第12話:『地下100階からのSOS。~「俺をコピペして助けてくれ」という天才技術者の無理難題を、編集スキルで解決します~』
「……助けて、ください……。ここ、暗いし……お腹空いたし……もう限界……」
ジークが持ってきたタブレットに映し出されていたのは、薄暗い作業場で力尽きかけている一人の少年の姿だった。
ボロボロの作業着をまとい、周囲には見たこともない機械の残骸が散らばっている。
「彼はテツ。不遇な『魔導工学者』だよ。既存のギルドでは『ガラクタばかり作る無能』って追い出されたらしいけど、彼が作るデバイスはこの世界の常識を超えているんだ」
ジークが説明する間も、ルナは俺の肩に顎を乗せ、画面を冷ややかに見つめている。
「カナタ様。こんな弱そうな子供、助ける価値がありますか? 私が新しいおもちゃ……いえ、機械を買い与えてあげますよ?」
「いや、ルナ。彼が持っている『解析能力』があれば、俺の【空間編集】を遠隔でも発動できるようになるかもしれない」
俺の言葉に、ルナの瞳が怪しく光る。
「……遠隔で。つまり、カナタ様がこの部屋から一歩も出ずに、世界中を支配できるということですね? ――素晴らしい。今すぐ救出しましょう」
ルナの許可(?)が出たところで、俺はスマホのカメラを「救助要請のライブ映像」に向ける。
「テツ君、聞こえるか。今から俺がお前を『コピペ』して、この部屋まで引き寄せる。……少し空間が歪むけど、我慢してくれ」
『えっ……? コピペ……? 何を言っ――』
「【空間編集:範囲選択】。ターゲット、テツ。

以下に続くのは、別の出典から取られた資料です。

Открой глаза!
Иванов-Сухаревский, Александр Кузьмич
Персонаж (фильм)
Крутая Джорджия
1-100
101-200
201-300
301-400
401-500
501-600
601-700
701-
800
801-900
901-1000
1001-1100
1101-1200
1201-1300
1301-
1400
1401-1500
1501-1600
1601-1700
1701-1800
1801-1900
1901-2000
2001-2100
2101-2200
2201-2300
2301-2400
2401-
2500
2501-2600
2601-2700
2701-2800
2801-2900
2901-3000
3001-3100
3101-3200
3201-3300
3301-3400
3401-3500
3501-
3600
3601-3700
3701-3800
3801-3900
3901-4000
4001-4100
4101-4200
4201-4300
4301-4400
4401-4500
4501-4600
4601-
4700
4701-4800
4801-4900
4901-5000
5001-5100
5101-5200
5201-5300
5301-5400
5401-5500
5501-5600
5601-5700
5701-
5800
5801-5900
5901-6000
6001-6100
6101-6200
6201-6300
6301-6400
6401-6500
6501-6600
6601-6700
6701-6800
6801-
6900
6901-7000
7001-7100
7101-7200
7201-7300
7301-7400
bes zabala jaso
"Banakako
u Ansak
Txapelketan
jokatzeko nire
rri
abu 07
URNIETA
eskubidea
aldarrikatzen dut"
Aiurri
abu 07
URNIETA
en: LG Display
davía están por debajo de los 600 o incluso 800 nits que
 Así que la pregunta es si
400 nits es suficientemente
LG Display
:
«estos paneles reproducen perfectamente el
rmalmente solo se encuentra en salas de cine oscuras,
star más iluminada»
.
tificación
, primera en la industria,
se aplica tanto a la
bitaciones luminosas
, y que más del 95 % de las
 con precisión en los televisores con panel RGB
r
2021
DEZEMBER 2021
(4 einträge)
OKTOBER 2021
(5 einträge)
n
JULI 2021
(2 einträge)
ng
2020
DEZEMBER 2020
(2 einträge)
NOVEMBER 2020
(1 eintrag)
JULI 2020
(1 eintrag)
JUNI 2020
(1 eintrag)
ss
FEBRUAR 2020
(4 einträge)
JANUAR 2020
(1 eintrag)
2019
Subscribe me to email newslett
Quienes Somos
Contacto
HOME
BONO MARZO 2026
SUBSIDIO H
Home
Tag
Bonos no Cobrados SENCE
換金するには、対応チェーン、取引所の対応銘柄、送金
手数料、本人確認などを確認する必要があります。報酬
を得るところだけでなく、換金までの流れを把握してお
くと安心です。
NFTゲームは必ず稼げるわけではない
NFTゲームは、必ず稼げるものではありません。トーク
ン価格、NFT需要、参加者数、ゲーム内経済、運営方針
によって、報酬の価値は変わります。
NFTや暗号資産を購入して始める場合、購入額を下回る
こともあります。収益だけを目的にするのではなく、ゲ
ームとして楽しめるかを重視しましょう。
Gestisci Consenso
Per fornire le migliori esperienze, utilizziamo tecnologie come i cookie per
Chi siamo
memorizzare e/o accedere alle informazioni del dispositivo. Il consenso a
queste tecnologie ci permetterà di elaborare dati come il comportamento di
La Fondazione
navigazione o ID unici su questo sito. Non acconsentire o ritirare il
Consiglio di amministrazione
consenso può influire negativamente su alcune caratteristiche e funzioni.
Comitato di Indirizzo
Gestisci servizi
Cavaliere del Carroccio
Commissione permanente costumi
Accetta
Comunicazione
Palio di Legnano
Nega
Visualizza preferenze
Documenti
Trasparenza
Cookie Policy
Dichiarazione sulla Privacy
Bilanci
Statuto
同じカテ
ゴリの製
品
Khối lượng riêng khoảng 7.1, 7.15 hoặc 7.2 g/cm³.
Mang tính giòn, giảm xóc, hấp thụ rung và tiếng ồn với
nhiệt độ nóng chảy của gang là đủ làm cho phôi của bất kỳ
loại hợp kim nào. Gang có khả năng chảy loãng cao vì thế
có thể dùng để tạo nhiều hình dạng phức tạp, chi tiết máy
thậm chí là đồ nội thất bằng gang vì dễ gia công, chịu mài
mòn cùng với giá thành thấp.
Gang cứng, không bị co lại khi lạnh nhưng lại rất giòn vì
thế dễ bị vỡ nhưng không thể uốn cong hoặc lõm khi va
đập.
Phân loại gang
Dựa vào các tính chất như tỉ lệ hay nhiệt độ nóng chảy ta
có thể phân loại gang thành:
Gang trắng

貼り付け先、俺の目の前」
俺が画面上のテツを指で囲み、自分の部屋の空間へとスライドさせる。
パチン、と指を鳴らした瞬間。
アパートのボロい畳の上に、物理法則を無視して、椅子に座ったままのテツと山積みの機械パーツが出現した。
『……えっ? ここ、どこ? なんで……僕、さっきまで地下100階にいたはずじゃ……』
「ようこそ、俺の『自宅ギルド』へ。今日からお前が、俺たちの技術顧問だ」
唖然とするテツをよそに、視聴者数は再び爆増し、スパチャ(投げ銭)の嵐が吹き荒れる。
こうして、最強の「足」であるジークに続き、最強の「頭脳」であるテツが、俺の監禁部屋……もとい、司令部へと加わった。